• Task statement: Taking the line with "Rusticiana (Fuente del Sapo en Galisteo)." as the first and the line with "define quase todos os" as the last, set down exactly every line in that range from the entries below, and no more.

◆ ◆ ◆ ◆

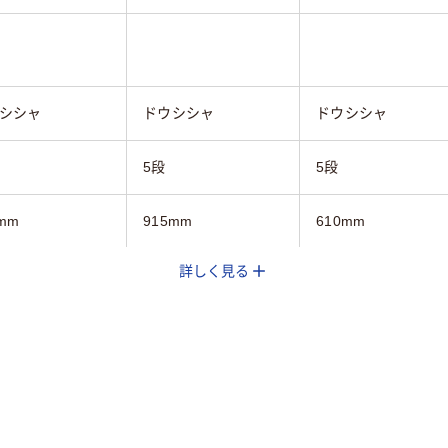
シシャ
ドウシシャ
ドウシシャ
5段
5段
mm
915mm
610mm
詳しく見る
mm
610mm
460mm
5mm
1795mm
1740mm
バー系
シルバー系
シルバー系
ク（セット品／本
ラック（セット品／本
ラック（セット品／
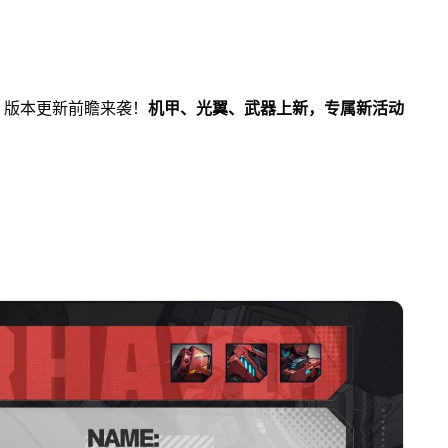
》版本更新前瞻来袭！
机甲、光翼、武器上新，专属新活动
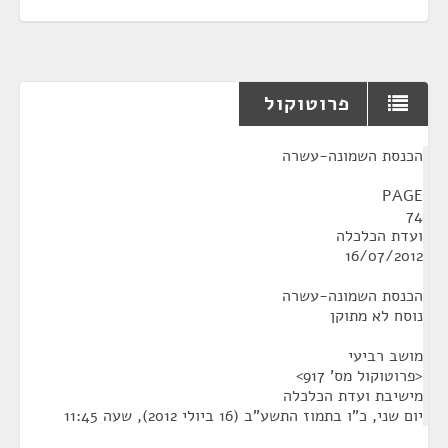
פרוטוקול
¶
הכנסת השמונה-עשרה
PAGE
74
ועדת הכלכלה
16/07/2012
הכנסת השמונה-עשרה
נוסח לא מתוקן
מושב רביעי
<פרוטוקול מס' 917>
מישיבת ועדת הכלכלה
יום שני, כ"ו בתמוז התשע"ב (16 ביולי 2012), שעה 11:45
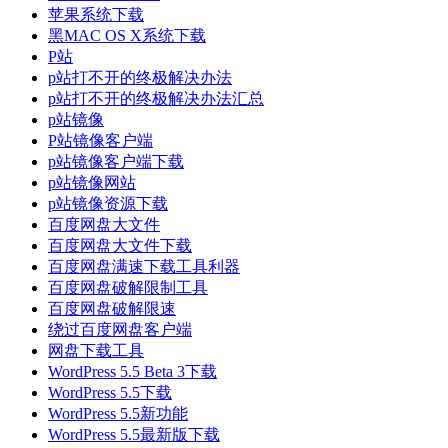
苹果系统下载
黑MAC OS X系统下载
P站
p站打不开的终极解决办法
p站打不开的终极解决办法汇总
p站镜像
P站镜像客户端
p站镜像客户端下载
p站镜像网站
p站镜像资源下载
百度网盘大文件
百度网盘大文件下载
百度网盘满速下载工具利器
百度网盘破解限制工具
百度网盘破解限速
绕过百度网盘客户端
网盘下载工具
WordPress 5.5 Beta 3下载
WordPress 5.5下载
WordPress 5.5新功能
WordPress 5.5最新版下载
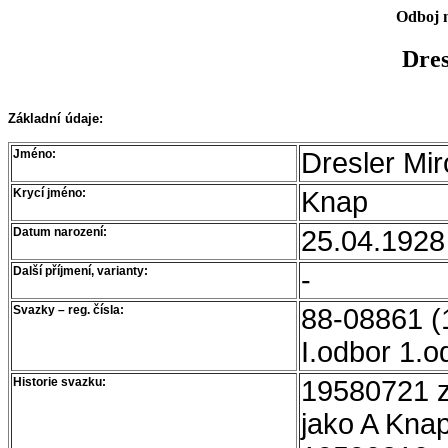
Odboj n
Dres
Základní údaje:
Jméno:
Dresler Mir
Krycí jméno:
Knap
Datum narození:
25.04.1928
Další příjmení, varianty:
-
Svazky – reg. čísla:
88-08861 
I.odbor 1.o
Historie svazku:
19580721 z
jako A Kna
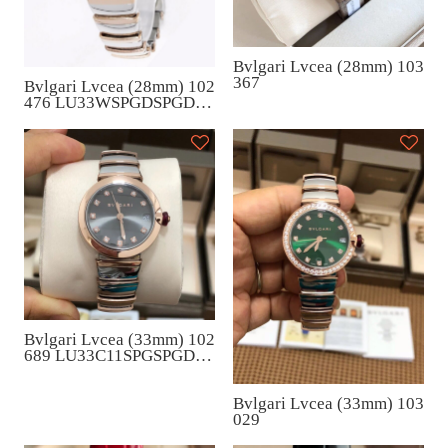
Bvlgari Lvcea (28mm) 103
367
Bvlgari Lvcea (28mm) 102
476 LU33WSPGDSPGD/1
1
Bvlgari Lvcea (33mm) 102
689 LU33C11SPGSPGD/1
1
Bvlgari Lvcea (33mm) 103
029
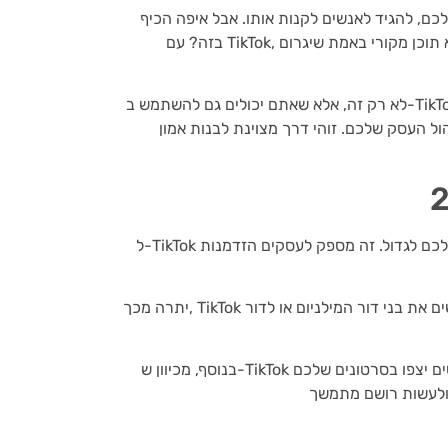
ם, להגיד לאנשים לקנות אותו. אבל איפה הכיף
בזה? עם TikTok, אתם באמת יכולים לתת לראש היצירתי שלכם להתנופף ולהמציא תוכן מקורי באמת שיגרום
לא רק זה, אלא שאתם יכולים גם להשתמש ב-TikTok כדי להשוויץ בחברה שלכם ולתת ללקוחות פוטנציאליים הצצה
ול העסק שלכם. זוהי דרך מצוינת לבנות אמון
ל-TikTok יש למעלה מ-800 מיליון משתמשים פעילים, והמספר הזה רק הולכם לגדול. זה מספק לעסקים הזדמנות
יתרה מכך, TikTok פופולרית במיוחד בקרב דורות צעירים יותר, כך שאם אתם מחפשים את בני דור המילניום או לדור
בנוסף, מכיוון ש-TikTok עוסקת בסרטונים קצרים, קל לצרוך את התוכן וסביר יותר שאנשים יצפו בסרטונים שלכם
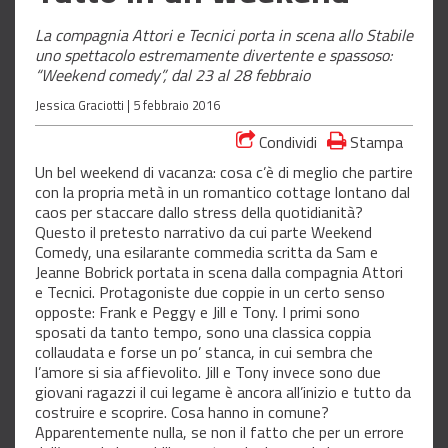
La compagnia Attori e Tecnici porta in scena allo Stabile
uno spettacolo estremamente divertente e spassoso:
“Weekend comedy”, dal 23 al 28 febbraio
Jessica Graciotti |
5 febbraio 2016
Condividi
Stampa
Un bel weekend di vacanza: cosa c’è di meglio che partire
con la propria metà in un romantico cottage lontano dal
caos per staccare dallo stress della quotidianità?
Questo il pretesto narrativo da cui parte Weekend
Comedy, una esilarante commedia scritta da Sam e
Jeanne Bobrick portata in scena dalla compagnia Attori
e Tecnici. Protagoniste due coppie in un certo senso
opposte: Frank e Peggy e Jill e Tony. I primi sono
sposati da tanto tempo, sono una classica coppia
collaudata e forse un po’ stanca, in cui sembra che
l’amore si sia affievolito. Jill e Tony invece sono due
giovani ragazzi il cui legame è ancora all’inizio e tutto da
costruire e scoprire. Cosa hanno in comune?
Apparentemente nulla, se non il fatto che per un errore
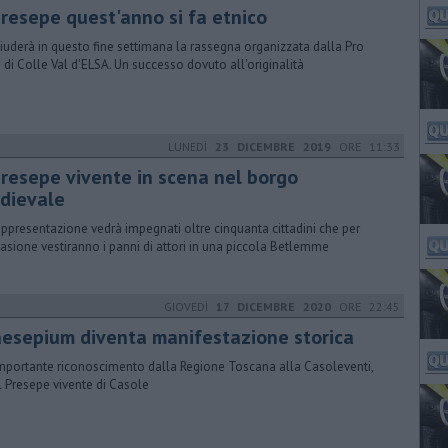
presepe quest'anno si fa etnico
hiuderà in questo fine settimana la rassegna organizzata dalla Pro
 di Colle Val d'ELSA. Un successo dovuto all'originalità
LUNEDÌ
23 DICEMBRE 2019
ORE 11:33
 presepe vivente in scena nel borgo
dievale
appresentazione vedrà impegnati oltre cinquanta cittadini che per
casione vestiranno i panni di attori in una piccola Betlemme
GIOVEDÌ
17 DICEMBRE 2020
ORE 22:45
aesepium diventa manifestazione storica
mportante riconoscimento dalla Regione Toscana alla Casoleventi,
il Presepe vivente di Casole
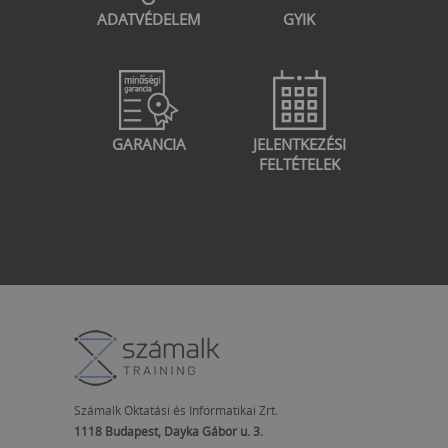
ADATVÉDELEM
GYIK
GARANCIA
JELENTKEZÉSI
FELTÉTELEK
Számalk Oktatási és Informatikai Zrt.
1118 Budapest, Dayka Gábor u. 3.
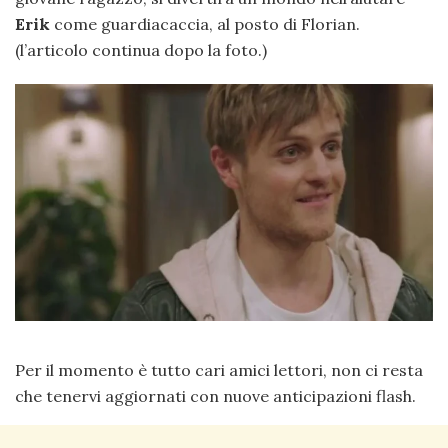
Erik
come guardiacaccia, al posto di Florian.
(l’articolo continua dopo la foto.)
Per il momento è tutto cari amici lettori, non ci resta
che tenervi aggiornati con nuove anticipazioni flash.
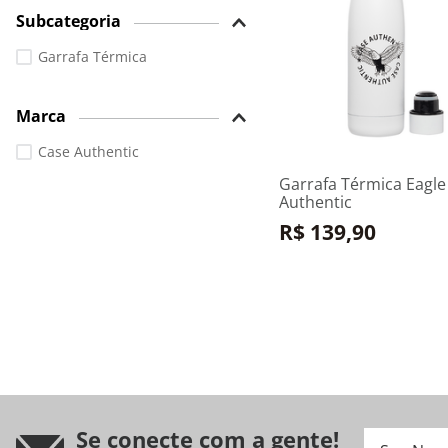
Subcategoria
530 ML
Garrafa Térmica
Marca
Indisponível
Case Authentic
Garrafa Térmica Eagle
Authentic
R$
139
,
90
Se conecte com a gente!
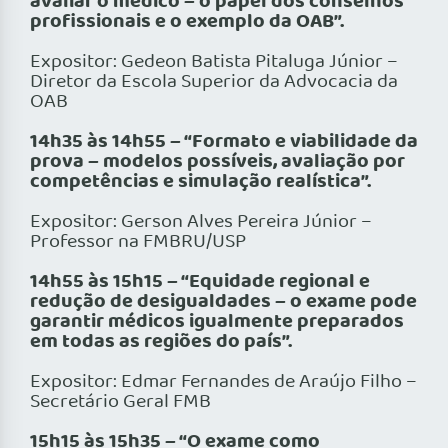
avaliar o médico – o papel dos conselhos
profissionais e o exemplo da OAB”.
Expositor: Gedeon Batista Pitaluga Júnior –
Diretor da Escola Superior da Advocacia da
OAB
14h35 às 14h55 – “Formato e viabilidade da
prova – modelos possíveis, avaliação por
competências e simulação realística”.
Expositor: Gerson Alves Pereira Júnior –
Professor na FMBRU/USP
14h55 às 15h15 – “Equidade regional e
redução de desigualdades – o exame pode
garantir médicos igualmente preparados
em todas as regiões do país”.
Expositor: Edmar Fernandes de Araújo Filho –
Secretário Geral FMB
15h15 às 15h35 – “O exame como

◆ ◆ ◆ ◆

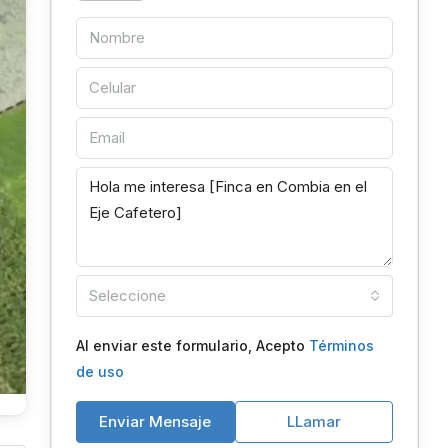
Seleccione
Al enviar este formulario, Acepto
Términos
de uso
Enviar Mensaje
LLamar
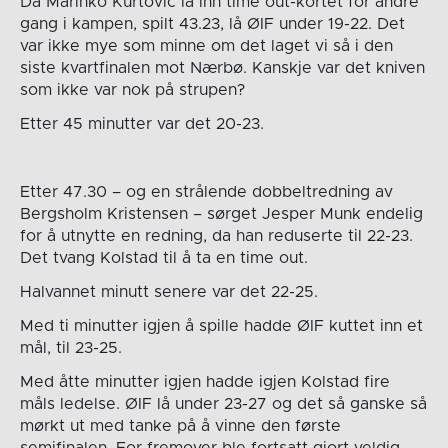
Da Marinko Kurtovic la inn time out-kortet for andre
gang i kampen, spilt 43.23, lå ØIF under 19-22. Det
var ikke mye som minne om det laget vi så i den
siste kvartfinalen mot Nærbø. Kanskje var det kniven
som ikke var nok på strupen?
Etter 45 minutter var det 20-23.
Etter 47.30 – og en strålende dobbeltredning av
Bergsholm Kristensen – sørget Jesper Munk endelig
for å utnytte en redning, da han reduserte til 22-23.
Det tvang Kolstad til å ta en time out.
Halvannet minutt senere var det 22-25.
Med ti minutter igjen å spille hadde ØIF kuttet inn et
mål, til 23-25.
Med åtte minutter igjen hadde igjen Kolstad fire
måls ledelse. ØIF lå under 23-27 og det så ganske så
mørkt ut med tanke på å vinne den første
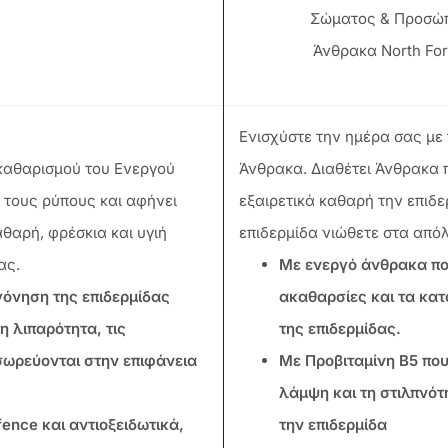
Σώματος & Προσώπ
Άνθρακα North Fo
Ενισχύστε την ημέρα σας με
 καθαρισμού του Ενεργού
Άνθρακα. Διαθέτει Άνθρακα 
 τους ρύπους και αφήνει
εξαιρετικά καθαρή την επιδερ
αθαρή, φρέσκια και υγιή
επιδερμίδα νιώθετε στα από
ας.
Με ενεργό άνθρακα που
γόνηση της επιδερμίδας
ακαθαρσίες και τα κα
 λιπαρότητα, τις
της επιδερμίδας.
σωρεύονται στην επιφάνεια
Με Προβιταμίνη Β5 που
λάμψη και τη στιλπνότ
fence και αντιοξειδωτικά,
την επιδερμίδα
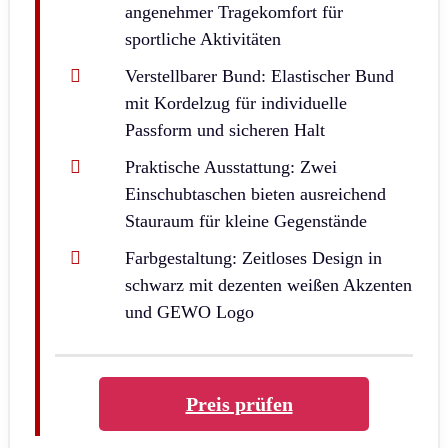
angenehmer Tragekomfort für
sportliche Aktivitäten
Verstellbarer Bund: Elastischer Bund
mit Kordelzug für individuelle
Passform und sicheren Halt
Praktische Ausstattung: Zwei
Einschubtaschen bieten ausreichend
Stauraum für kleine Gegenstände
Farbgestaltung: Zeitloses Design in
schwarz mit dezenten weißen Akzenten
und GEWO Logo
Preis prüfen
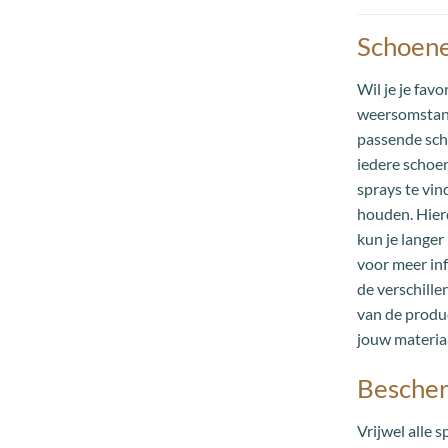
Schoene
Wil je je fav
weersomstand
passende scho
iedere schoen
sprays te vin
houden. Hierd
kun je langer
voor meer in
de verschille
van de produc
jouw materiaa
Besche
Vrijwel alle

◆ ◆ ◆ ◆

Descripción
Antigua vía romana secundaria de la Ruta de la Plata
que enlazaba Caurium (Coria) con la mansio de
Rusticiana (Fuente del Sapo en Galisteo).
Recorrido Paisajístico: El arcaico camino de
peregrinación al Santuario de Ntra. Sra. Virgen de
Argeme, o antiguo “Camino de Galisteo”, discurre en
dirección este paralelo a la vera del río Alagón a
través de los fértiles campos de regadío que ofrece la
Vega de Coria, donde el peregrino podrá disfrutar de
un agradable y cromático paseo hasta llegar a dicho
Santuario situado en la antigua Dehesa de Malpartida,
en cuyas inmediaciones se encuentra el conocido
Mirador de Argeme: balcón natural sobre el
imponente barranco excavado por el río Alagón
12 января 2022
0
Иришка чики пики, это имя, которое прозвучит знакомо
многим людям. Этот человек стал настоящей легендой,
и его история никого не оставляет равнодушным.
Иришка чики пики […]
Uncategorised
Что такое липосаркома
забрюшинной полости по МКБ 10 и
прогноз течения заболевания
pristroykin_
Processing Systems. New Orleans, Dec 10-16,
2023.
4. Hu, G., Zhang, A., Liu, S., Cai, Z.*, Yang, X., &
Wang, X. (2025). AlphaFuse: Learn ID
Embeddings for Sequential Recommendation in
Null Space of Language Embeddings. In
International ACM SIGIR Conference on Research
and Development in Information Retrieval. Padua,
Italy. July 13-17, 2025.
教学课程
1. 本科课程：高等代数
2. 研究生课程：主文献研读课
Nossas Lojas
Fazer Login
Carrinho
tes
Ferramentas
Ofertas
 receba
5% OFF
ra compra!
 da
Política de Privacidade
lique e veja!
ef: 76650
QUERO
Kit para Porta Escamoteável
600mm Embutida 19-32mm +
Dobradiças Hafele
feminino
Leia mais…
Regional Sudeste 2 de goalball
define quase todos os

◆ ◆ ◆ ◆

• Task solution:
Rusticiana (Fuente del Sapo en Galisteo).
Recorrido Paisajístico: El arcaico camino de
peregrinación al Santuario de Ntra. Sra. Virgen de
Argeme, o antiguo “Camino de Galisteo”, discurre en
dirección este paralelo a la vera del río Alagón a
través de los fértiles campos de regadío que ofrece la
Vega de Coria, donde el peregrino podrá disfrutar de
un agradable y cromático paseo hasta llegar a dicho
Santuario situado en la antigua Dehesa de Malpartida,
en cuyas inmediaciones se encuentra el conocido
Mirador de Argeme: balcón natural sobre el
imponente barranco excavado por el río Alagón
12 января 2022
0
Иришка чики пики, это имя, которое прозвучит знакомо
многим людям. Этот человек стал настоящей легендой,
и его история никого не оставляет равнодушным.
Иришка чики пики […]
Uncategorised
Что такое липосаркома
забрюшинной полости по МКБ 10 и
прогноз течения заболевания
pristroykin_
Processing Systems. New Orleans, Dec 10-16,
2023.
4. Hu, G., Zhang, A., Liu, S., Cai, Z.*, Yang, X., &
Wang, X. (2025). AlphaFuse: Learn ID
Embeddings for Sequential Recommendation in
Null Space of Language Embeddings. In
International ACM SIGIR Conference on Research
and Development in Information Retrieval. Padua,
Italy. July 13-17, 2025.
教学课程
1. 本科课程：高等代数
2. 研究生课程：主文献研读课
Nossas Lojas
Fazer Login
Carrinho
tes
Ferramentas
Ofertas
 receba
5% OFF
ra compra!
 da
Política de Privacidade
lique e veja!
ef: 76650
QUERO
Kit para Porta Escamoteável
600mm Embutida 19-32mm +
Dobradiças Hafele
feminino
Leia mais…
Regional Sudeste 2 de goalball
define quase todos os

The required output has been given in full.